Data section:

◆ ◆ ◆

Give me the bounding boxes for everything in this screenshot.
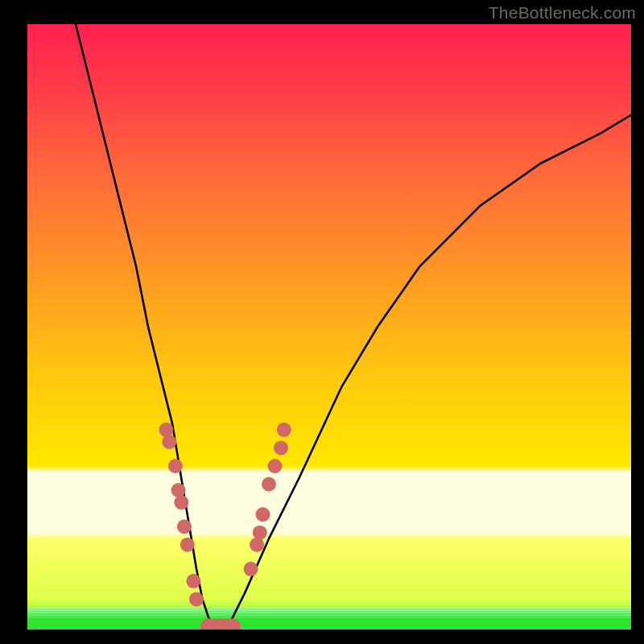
green-band-stripes [27, 609, 631, 630]
highlight-dot [262, 477, 276, 492]
highlight-dot [162, 435, 176, 449]
highlight-dot [186, 574, 200, 588]
highlight-dot [159, 423, 174, 437]
svg-rect-5 [27, 609, 631, 611]
chart-stage: TheBottleneck.com [0, 0, 644, 644]
watermark-text: TheBottleneck.com [489, 3, 636, 23]
chart-plot-area [27, 24, 631, 630]
highlight-dot [171, 483, 186, 497]
svg-rect-3 [27, 613, 631, 616]
chart-svg [27, 24, 631, 630]
svg-rect-4 [27, 611, 631, 613]
highlight-dot [168, 459, 183, 473]
highlight-dot [253, 526, 267, 540]
highlight-dot [256, 507, 270, 522]
svg-rect-1 [27, 618, 631, 630]
highlight-dot [250, 538, 264, 552]
highlight-dot [174, 495, 188, 510]
highlight-dot [189, 592, 204, 606]
chart-background [27, 24, 631, 630]
highlight-dots-bottom [200, 618, 241, 630]
highlight-dot [274, 440, 288, 455]
svg-rect-2 [27, 616, 631, 618]
highlight-dot [244, 562, 258, 576]
highlight-dot [180, 538, 195, 552]
highlight-dot [177, 519, 192, 534]
highlight-dot [277, 423, 291, 437]
highlight-dot [268, 459, 283, 473]
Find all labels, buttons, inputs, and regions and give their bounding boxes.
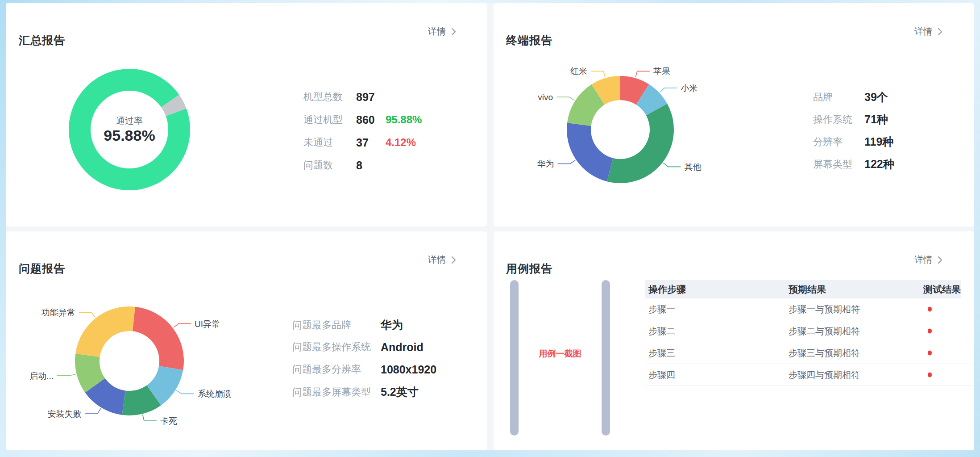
terminal-report-panel: 终端报告 详情 苹果小米其他华为vivo红米 品牌39个操作系统71种分辨率11… — [494, 3, 974, 226]
table-row: 步骤四步骤四与预期相符 — [645, 364, 974, 386]
table-row: 步骤一步骤一与预期相符 — [645, 298, 974, 320]
table-bottom-border — [645, 433, 974, 433]
column-header-step: 操作步骤 — [648, 283, 686, 296]
step-cell: 步骤一 — [648, 303, 675, 315]
detail-link-case[interactable]: 详情 — [914, 254, 943, 266]
stat-row: 问题最多分辨率1080x1920 — [292, 363, 436, 376]
stat-value: 华为 — [381, 318, 403, 332]
label-leader-line-其他 — [663, 163, 681, 167]
stat-value: Android — [381, 341, 424, 354]
stat-row: 分辨率119种 — [813, 134, 893, 149]
stat-row: 机型总数897 — [303, 90, 386, 104]
screenshot-frame-right-bar — [602, 280, 610, 436]
stat-label: 品牌 — [813, 90, 864, 104]
stat-label: 问题最多屏幕类型 — [292, 385, 381, 398]
slice-label-系统崩溃: 系统崩溃 — [198, 389, 232, 398]
stat-row: 问题最多操作系统Android — [292, 340, 424, 354]
table-body: 步骤一步骤一与预期相符步骤二步骤二与预期相符步骤三步骤三与预期相符步骤四步骤四与… — [645, 298, 974, 386]
stat-value: 860 — [356, 113, 386, 126]
label-leader-line-华为 — [558, 160, 576, 164]
stat-value: 1080x1920 — [381, 363, 436, 376]
dashboard-board: 汇总报告 详情 通过率95.88% 机型总数897通过机型86095.88%未通… — [6, 3, 974, 450]
label-leader-line-红米 — [591, 71, 605, 77]
slice-label-功能异常: 功能异常 — [42, 308, 75, 317]
label-leader-line-启动... — [57, 374, 76, 376]
case-steps-table: 操作步骤 预期结果 测试结果 步骤一步骤一与预期相符步骤二步骤二与预期相符步骤三… — [645, 280, 974, 386]
stat-row: 屏幕类型122种 — [813, 157, 894, 172]
stat-label: 通过机型 — [303, 113, 356, 126]
case-screenshot-label: 用例一截图 — [519, 348, 602, 360]
stat-value: 8 — [356, 159, 386, 172]
stat-row: 未通过374.12% — [303, 136, 416, 149]
chevron-right-icon — [938, 256, 943, 264]
stat-row: 品牌39个 — [813, 90, 888, 105]
expected-result-cell: 步骤三与预期相符 — [789, 347, 860, 359]
step-cell: 步骤三 — [648, 347, 675, 359]
step-cell: 步骤二 — [648, 325, 675, 337]
step-cell: 步骤四 — [648, 369, 675, 381]
test-result-dot — [928, 307, 932, 312]
column-header-result: 测试结果 — [923, 283, 961, 296]
stat-percentage: 4.12% — [386, 136, 416, 149]
donut-segment-功能异常 — [75, 306, 135, 357]
test-result-dot — [928, 373, 932, 377]
expected-result-cell: 步骤二与预期相符 — [789, 325, 860, 337]
stat-row: 通过机型86095.88% — [303, 113, 422, 126]
stat-label: 问题数 — [303, 159, 356, 172]
donut-segment-其他 — [607, 104, 674, 183]
stat-value: 122种 — [864, 157, 894, 172]
donut-segment-华为 — [567, 123, 613, 181]
label-leader-line-UI异常 — [174, 324, 191, 327]
slice-label-UI异常: UI异常 — [195, 319, 220, 329]
slice-label-启动...: 启动... — [29, 371, 54, 381]
case-report-panel: 用例报告 详情 用例一截图 操作步骤 预期结果 测试结果 步骤一步骤一与预期相符… — [494, 231, 974, 450]
stat-value: 37 — [356, 136, 386, 149]
label-leader-line-系统崩溃 — [176, 390, 194, 394]
column-header-expected: 预期结果 — [789, 283, 826, 296]
stat-label: 未通过 — [303, 136, 356, 149]
stat-row: 问题数8 — [303, 159, 386, 172]
stat-value: 5.2英寸 — [381, 385, 419, 399]
slice-label-小米: 小米 — [681, 84, 698, 93]
slice-label-苹果: 苹果 — [653, 67, 670, 76]
expected-result-cell: 步骤一与预期相符 — [789, 303, 860, 315]
screenshot-frame-left-bar — [510, 280, 519, 436]
slice-label-红米: 红米 — [570, 67, 587, 76]
test-result-dot — [928, 351, 932, 356]
slice-label-卡死: 卡死 — [160, 416, 177, 426]
expected-result-cell: 步骤四与预期相符 — [789, 369, 860, 381]
stat-label: 分辨率 — [813, 135, 864, 148]
stat-value: 71种 — [864, 112, 888, 127]
detail-label: 详情 — [914, 254, 932, 266]
label-leader-line-卡死 — [143, 415, 157, 421]
terminal-brand-donut-chart: 苹果小米其他华为vivo红米 — [494, 3, 974, 226]
stat-value: 39个 — [864, 90, 888, 105]
summary-report-panel: 汇总报告 详情 通过率95.88% 机型总数897通过机型86095.88%未通… — [6, 3, 487, 226]
slice-label-华为: 华为 — [537, 159, 554, 168]
table-header-row: 操作步骤 预期结果 测试结果 — [645, 280, 974, 298]
stat-row: 问题最多品牌华为 — [292, 318, 403, 332]
stat-percentage: 95.88% — [386, 113, 422, 126]
label-leader-line-功能异常 — [79, 312, 96, 317]
label-leader-line-vivo — [556, 97, 574, 101]
stat-label: 操作系统 — [813, 113, 864, 126]
stat-row: 操作系统71种 — [813, 112, 888, 127]
donut-center-label: 通过率 — [116, 116, 143, 126]
stat-value: 897 — [356, 91, 386, 104]
donut-center-value: 95.88% — [104, 127, 155, 144]
stat-label: 机型总数 — [303, 90, 356, 104]
label-leader-line-苹果 — [635, 71, 650, 77]
stat-row: 问题最多屏幕类型5.2英寸 — [292, 385, 419, 399]
stat-label: 屏幕类型 — [813, 157, 864, 171]
panel-title-case: 用例报告 — [506, 261, 552, 276]
issue-report-panel: 问题报告 详情 UI异常系统崩溃卡死安装失败启动...功能异常 问题最多品牌华为… — [6, 231, 487, 450]
label-leader-line-小米 — [660, 88, 677, 92]
table-row: 步骤三步骤三与预期相符 — [645, 342, 974, 364]
slice-label-安装失败: 安装失败 — [48, 409, 82, 419]
slice-label-其他: 其他 — [684, 162, 701, 172]
stat-value: 119种 — [864, 134, 893, 149]
table-row: 步骤二步骤二与预期相符 — [645, 320, 974, 342]
stat-label: 问题最多操作系统 — [292, 340, 381, 354]
donut-segment-UI异常 — [133, 307, 184, 370]
label-leader-line-安装失败 — [85, 408, 101, 414]
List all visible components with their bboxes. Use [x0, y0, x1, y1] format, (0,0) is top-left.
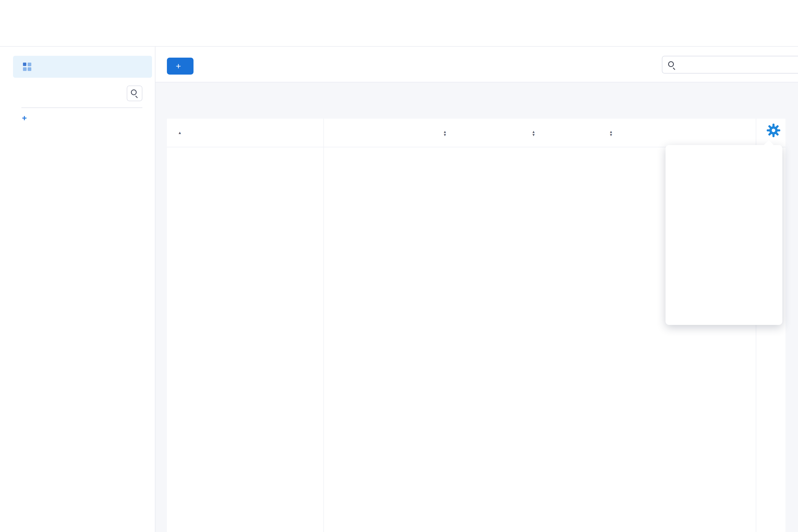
grid-icon [23, 62, 31, 71]
column-header-forecasted[interactable]: ▲▼ [606, 129, 613, 136]
column-header-current-spend[interactable]: ▲▼ [528, 129, 535, 136]
search-box [662, 56, 798, 74]
header-divider [0, 46, 798, 47]
plus-icon: + [22, 113, 27, 122]
sidebar-item-all-budgets[interactable] [13, 56, 152, 78]
search-icon [668, 61, 674, 67]
new-folder-button[interactable]: + [22, 113, 31, 123]
new-budget-button[interactable]: + [167, 58, 193, 75]
sort-icon: ▲▼ [532, 130, 535, 136]
sort-icon: ▲▼ [609, 130, 613, 136]
column-settings-gear-icon[interactable] [766, 124, 781, 138]
plus-icon: + [176, 61, 181, 71]
sort-icon: ▲▼ [443, 130, 447, 136]
app-root: + + ▲ ▲▼ ▲▼ ▲▼ [0, 0, 798, 532]
column-header-budget-amount[interactable]: ▲▼ [439, 129, 447, 136]
column-header-name[interactable]: ▲ [174, 129, 182, 136]
search-input[interactable] [680, 57, 798, 72]
table-header: ▲ ▲▼ ▲▼ ▲▼ [167, 119, 785, 147]
folder-search-button[interactable] [127, 86, 142, 101]
sort-asc-icon: ▲ [178, 130, 182, 135]
column-settings-popover [666, 145, 782, 325]
folders-divider [21, 108, 142, 108]
search-icon [131, 90, 137, 95]
column-divider [323, 119, 324, 532]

◆ ◆ ◆

Which lines of the data contain the string "center"? Copy each one.

Expected output:
donut-center-label: 通过率 — [116, 116, 143, 126]
donut-center-value: 95.88% — [104, 127, 155, 144]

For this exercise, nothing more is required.